Os suplementos nutricionais orais devem ser introduzidos na dieta de forma progressiva, atingindo a dose recomendada nos primeiros 3 a 5 dias de terapêutica nutricional, e ser ingeridos continuamente pelo período de, pelo menos, 3 meses, ou de acordo com as recomendações específicas do profissional de saúde.

Devido à acentuada falta de apetite, o doente oncológico apresenta uma melhor adesão aos suplementos nutricionais de elevada densidade nutricional (3,2 kcal/ml) e de baixo volume (125ml). O suplemento nutricional oral recomendado para o doente oncológico deve fornecer, pelo menos, 400 kcal por frasco e um teor de proteína igual ou superior a 20 g de proteínas por dia, associado a alto teor em vitamina D e baixo volume.

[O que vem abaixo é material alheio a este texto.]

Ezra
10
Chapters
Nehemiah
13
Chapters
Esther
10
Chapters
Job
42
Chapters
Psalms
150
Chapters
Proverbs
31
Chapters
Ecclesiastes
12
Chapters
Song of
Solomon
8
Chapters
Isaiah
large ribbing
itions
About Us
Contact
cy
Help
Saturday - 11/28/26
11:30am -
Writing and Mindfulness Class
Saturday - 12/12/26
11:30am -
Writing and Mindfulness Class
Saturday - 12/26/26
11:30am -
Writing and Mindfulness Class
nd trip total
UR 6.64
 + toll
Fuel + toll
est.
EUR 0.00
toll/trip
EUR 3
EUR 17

Aconselhamento nutricional

O aconselhamento nutricional detalhado, ao doente e familiares/cuidadores, é fundamental para assegurar a ingestão nutricional adequada e a adesão aos suplementos nutricionais. É necessário explicar razões para a toma, os benefícios da suplementação nutricional, que existem diferentes sabores disponíveis e apresentações (líquidos, pudim, em pó), e o modo de utilização (ex.: ingerir entre as refeições ou à ceia, introduzir a suplementação de forma progressiva, sabor melhorado quando tomado frio, agitar antes de abrir).

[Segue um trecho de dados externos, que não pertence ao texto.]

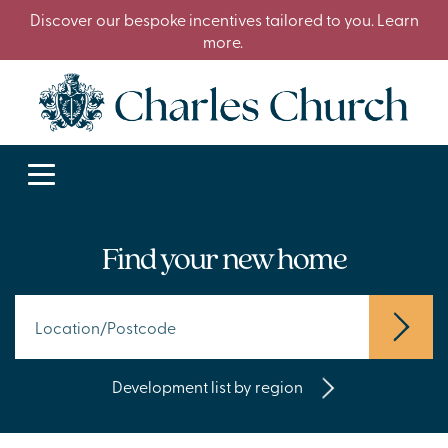
Discover our bespoke incentives tailored to you. Learn
more.
Find your new home
Development list by region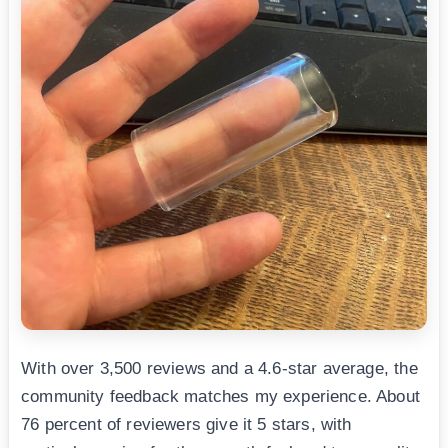
With over 3,500 reviews and a 4.6-star average, the
community feedback matches my experience. About
76 percent of reviewers give it 5 stars, with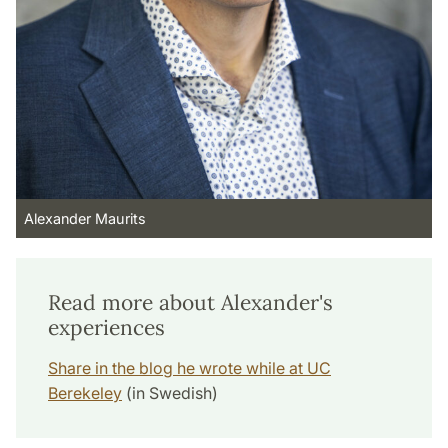
Alexander Maurits
Read more about Alexander's
experiences
Share in the blog he wrote while at UC
Berekeley
(in Swedish)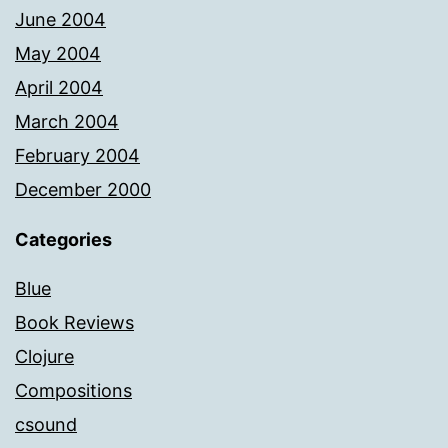
June 2004
May 2004
April 2004
March 2004
February 2004
December 2000
Categories
Blue
Book Reviews
Clojure
Compositions
csound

A juntar às necessidades nutricionais específicas do doente oncológico, há que ter em conta que cada indivíduo experiencia diferentes sintomas e tem diferentes preferências alimentares, pelo que a adequação nutricional terá sempre de ser individualizada e monitorizada frequentemente. No caso da suplementação nutricional é importante ter em especial atenção a variedade de sabores e consistências disponíveis, para garantir uma correta adesão à terapêutica nutricional durante todo o tratamento.

É importante estar atento aos diferentes fatores que possam comprometer o estado nutricional e atuar precocemente, logo desde o diagnóstico. A manutenção de um estado nutricional adequado é fundamental para a saúde e bem-estar dos doentes oncológicos.